-1

I have a dataframe with several columns from a .tsv file and want to transform one of them into the 'numeric' type for analysis. However, I keep getting the 'NAs' introduced by coercion warning all the time and do not know exactly why. There is some unnecessary info at the beginning of another column, which is pretty much the only formatting I did.

Originally, I thought the file might have added some extra tabs or spaces, which is why I tried to delete these via giving sub() as an argument.

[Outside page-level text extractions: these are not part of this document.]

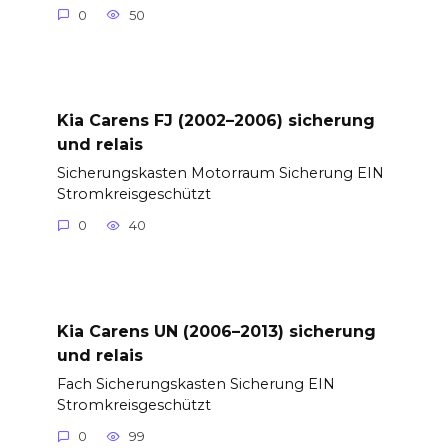
0
50
Kia Carens FJ (2002–2006) sicherung
und relais
Sicherungskasten Motorraum Sicherung EIN
Stromkreisgeschützt
0
40
Kia Carens UN (2006–2013) sicherung
und relais
Fach Sicherungskasten Sicherung EIN
Stromkreisgeschützt
0
99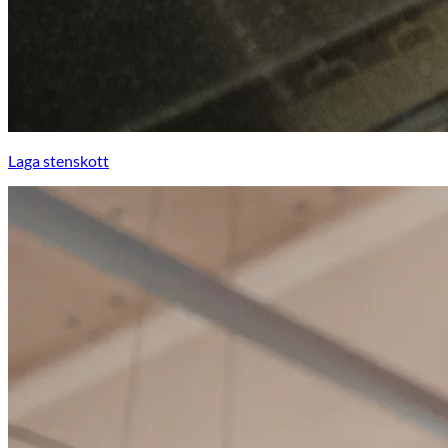
Laga stenskott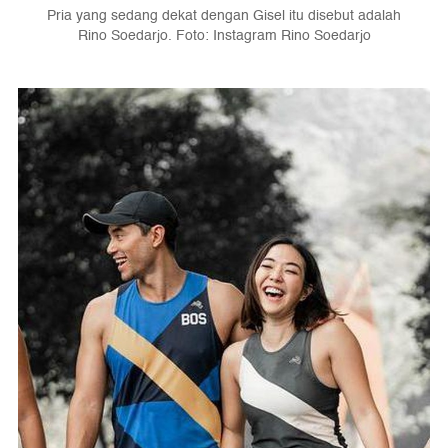
Pria yang sedang dekat dengan Gisel itu disebut adalah
Rino Soedarjo. Foto: Instagram Rino Soedarjo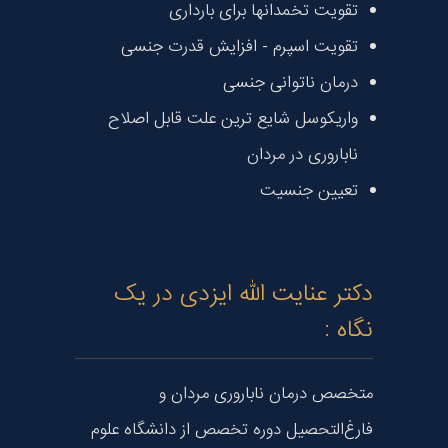
تقویت تخمدانها برای بارداری
تقویت اسپرم - افزایش قدرت جنسی
درمان ناتوانی جنسی
واریکوسل شایع ترین علت قابل اصلاح
ناباروری در مردان
تعیین جنسیت
دکتر عنایت الله ایزدی در یک
نگاه :
متخصص درمان ناباروری مردان و
فارغ‌التحصیل دوره تخصص از دانشگاه علوم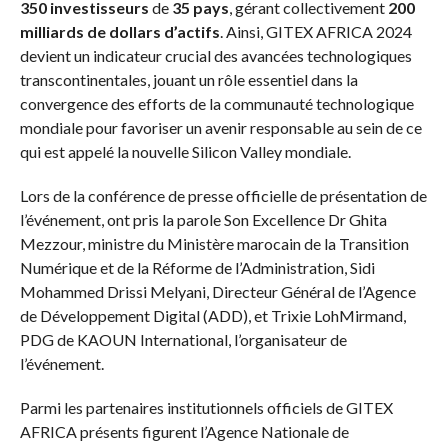
350 investisseurs
de
35 pays
, gérant collectivement
200
milliards de dollars d’actifs
. Ainsi, GITEX AFRICA 2024
devient un indicateur crucial des avancées technologiques
transcontinentales, jouant un rôle essentiel dans la
convergence des efforts de la communauté technologique
mondiale pour favoriser un avenir responsable au sein de ce
qui est appelé la nouvelle Silicon Valley mondiale.
Lors de la conférence de presse officielle de présentation de
l’événement, ont pris la parole Son Excellence Dr Ghita
Mezzour, ministre du Ministère marocain de la Transition
Numérique et de la Réforme de l’Administration, Sidi
Mohammed Drissi Melyani, Directeur Général de l’Agence
de Développement Digital (ADD), et Trixie LohMirmand,
PDG de KAOUN International, l’organisateur de
l’événement.
Parmi les partenaires institutionnels officiels de GITEX
AFRICA présents figurent l’Agence Nationale de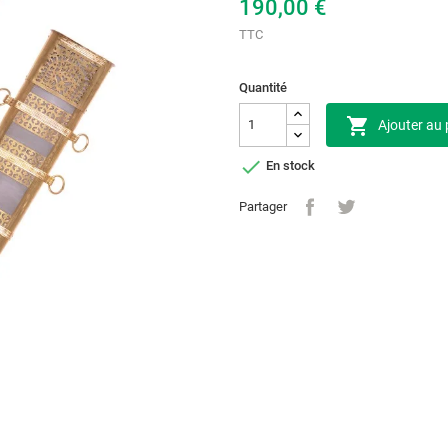
190,00 €
TTC
Quantité

Ajouter au 

En stock
Partager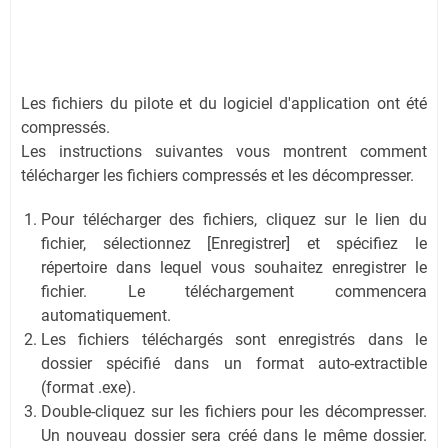
Les fichiers du pilote et du logiciel d'application ont été
compressés.
Les instructions suivantes vous montrent comment
télécharger les fichiers compressés et les décompresser.
Pour télécharger des fichiers, cliquez sur le lien du
fichier, sélectionnez [Enregistrer] et spécifiez le
répertoire dans lequel vous souhaitez enregistrer le
fichier. Le téléchargement commencera
automatiquement.
Les fichiers téléchargés sont enregistrés dans le
dossier spécifié dans un format auto-extractible
(format .exe).
Double-cliquez sur les fichiers pour les décompresser.
Un nouveau dossier sera créé dans le même dossier.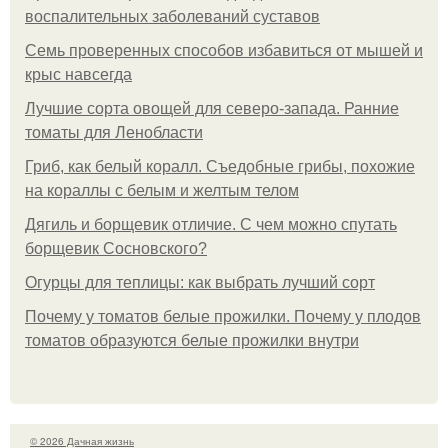
воспалительных заболеваний суставов
Семь проверенных способов избавиться от мышей и
крыс навсегда
Лучшие сорта овощей для северо-запада. Ранние
томаты для Ленобласти
Гриб, как белый коралл. Съедобные грибы, похожие
на кораллы с белым и желтым телом
Дягиль и борщевик отличие. С чем можно спутать
борщевик Сосновского?
Огурцы для теплицы: как выбрать лучший сорт
Почему у томатов белые прожилки. Почему у плодов
томатов образуются белые прожилки внутри
© 2026 Дачная жизнь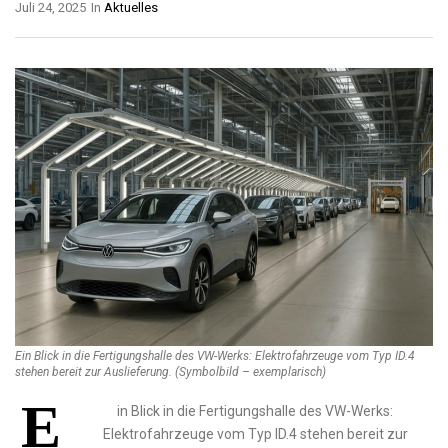
Juli 24, 2025
In
Aktuelles
Ein Blick in die Fertigungshalle des VW-Werks: Elektrofahrzeuge vom Typ ID.4
stehen bereit zur Auslieferung. (Symbolbild – exemplarisch)
E
in Blick in die Fertigungshalle des VW-Werks:
Elektrofahrzeuge vom Typ ID.4 stehen bereit zur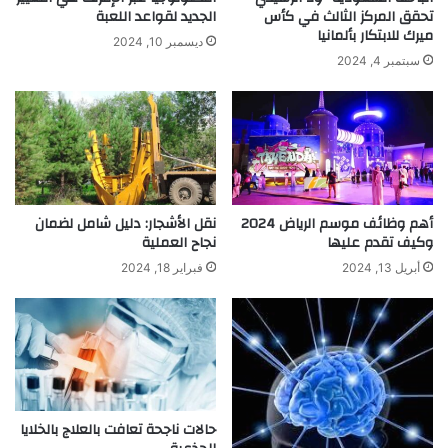
ل
و
تحقق المركز الثالث في كأس
الجديد لقواعد اللعبة
ت
ميرك للابتكار بألمانيا
ي
ديسمبر 10, 2024
ق
ل
سبتمبر 4, 2024
ط
م
و
ي
ن
ا
ص
ه
و
ا
ر
ل
ة
ب
أهم وظائف موسم الرياض 2024
نقل الأشجار: دليل شامل لضمان
ل
ح
وكيف تقدم عليها
نجاح العملية
ل
ر
إ
ا
أبريل 13, 2024
فبراير 18, 2024
ل
ل
ك
م
ت
ا
ر
ل
و
ح
ن
ة
و
إ
حالات ناجحة تعافت بالعلاج بالخلايا
ه
ل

I should also mention that I get the NA errors also when I do not replace the values and run the dataframe as is:

library(tidyverse)

data_2018 <- read_tsv('teina230.tsv')
data_1995 <- read_csv('OECD_1995.csv')

#get rid of long colname & select only columns containing %GDP
clean_data_2018 <- data_2018 %>%
  select('na_item,sector,unit,geo','2018Q1','2018Q2','2018Q3','2018Q4') %>%
  rename(country = 'na_item,sector,unit,geo')
clean_data_2018 <- clean_data_2018[grep("PC_GDP", clean_data_2018$'country'), ]

#remove unnecessary info
clean_data_2018 <- clean_data_2018 %>%
  mutate(country=gsub('\\GD,S13,PC_GDP,','',country))
clean_data_2018 <- clean_data_2018 %>%
  mutate(
    '2018Q1'=as.numeric(sub("", "", '2018Q1', fixed = TRUE)),
    '2018Q2'=as.numeric(sub(" ", "", '2018Q2', fixed = TRUE)),
    '2018Q3'=as.numeric(sub(" ", "", '2018Q3', fixed = TRUE)),
    '2018Q4'=as.numeric(sub(" ", "", '2018Q4', fixed = TRUE))
    )

Is there another way to get around the problem and convert the column without replacing all the values with 'NA'?

Thanks guys :)

  • 2
    It's impossible to say without seeing your data, but a likely place is those `as.numeric` statements. Try `as.numeric('a')` and you'll see that you get that error if there's anything that's not a number in that data – divibisan Jun 05 '19 at 21:09
  • 1
    Actually, what are you calling `sub` on in that `mutate` statement? If `2018Q1` is supposed to be a variable in `clean_data_2018`, you need to provide its name as a bare name _without_ quotes. With quotes, you're calling `sub` on the actual string `'2018Q1'` – divibisan Jun 05 '19 at 21:10
  • I tried to run it without the quotes, but strangely enough I ran into problems while executing. It returns an "unexpected token 'Q1'" etc. error for the four variables :$ – schroederadrian Jun 05 '19 at 21:35
  • You need to use bare names to subset with `$`, only square bracket subsetting lets you use a string to select variables. Also, in your first `sub` statement, you're replacing nothing with nothing (I assume it should be a space) – divibisan Jun 05 '19 at 21:42
  • There are a lot of typos here and without a [mcve] of your data, there's no way to reproduce this problem and try to solve it. Take a look at this question to learn how to modify your question to be answerable: [How to make a great R reproducible example](https://stackoverflow.com/q/5963269/8366499) – divibisan Jun 05 '19 at 21:43

1 Answers1

0

Thanks for the hint @divibisan !

Renaming the columns via rename() actually solved the problem. Here the code which finally worked:

library(tidyverse)

data_2018 <- read_tsv('teina230.tsv')

#get rid of long colname & select only columns containing %GDP
clean_data_2018 <- data_2018 %>%
  select('na_item,sector,unit,geo','2018Q1','2018Q2','2018Q3','2018Q4') %>%
  rename(country = 'na_item,sector,unit,geo',
         quarter_1 = '2018Q1',
         quarter_2 = '2018Q2',
         quarter_3 = '2018Q3',
         quarter_4 = '2018Q4')
clean_data_2018 <- clean_data_2018[grep("PC_GDP", clean_data_2018$'country'), ]

#remove unnecessary info
clean_data_2018 <- clean_data_2018 %>%
  mutate(country=gsub('\\GD,S13,PC_GDP,','',country))
clean_data_2018 <- clean_data_2018 %>%
  mutate(
    quarter_1 = as.numeric(quarter_1),
    quarter_2 = as.numeric(quarter_2),
    quarter_3 = as.numeric(quarter_3),
    quarter_4 = as.numeric(quarter_4)
    )